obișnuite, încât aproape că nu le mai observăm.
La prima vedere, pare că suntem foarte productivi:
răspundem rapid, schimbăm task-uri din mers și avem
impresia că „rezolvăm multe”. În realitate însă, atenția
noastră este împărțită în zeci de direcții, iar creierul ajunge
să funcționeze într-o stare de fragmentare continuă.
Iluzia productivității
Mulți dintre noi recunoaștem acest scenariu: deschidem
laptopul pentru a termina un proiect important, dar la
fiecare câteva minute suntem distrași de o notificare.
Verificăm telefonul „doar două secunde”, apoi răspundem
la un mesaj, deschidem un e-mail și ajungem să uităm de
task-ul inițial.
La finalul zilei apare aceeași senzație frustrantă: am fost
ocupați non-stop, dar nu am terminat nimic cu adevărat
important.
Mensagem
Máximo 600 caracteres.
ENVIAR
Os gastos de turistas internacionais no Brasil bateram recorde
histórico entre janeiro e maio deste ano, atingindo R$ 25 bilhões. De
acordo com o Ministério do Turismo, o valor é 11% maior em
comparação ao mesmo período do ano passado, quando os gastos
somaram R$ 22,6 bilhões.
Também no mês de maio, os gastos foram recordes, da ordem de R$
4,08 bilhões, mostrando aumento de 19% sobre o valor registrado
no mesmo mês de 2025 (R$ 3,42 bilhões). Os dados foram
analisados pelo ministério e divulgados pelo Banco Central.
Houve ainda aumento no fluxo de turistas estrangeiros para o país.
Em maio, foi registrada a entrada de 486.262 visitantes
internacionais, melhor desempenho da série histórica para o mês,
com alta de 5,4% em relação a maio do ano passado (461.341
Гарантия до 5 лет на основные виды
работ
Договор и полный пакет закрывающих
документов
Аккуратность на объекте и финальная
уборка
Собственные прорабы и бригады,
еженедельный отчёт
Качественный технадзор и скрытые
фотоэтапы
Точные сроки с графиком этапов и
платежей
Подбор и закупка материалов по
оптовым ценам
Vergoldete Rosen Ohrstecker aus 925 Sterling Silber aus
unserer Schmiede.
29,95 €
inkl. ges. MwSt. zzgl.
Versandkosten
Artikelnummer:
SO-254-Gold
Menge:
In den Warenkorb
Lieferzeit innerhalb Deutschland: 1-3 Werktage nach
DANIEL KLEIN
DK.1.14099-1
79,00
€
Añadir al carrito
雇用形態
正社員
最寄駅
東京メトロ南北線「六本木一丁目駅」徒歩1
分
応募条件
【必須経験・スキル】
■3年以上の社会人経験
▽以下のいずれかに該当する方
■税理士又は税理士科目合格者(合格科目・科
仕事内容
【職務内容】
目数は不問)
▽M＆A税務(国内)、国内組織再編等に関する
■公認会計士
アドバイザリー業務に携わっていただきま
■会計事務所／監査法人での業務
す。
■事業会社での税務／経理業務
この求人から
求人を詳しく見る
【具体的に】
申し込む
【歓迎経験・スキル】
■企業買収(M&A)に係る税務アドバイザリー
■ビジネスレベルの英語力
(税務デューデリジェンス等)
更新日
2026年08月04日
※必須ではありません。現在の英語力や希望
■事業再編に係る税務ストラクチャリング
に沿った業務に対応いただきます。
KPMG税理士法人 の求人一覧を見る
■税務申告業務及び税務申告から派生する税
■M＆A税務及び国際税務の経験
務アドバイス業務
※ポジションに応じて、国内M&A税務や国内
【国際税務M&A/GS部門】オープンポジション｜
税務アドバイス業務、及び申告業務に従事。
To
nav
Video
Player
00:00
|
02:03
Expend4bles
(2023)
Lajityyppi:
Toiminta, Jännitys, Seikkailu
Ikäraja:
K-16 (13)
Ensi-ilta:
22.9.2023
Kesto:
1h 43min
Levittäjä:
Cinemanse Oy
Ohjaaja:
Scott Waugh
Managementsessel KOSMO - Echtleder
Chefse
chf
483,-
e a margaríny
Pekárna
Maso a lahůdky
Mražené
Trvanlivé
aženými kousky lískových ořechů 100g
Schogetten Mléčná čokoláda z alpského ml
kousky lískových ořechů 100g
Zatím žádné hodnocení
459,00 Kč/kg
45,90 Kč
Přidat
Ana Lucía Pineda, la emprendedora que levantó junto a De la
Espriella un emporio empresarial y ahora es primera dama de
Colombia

▸ **Problem statement**
Check the lines above and copy each one that includes "important".

▸ **The answer**
laptopul pentru a termina un proiect important, dar la
important.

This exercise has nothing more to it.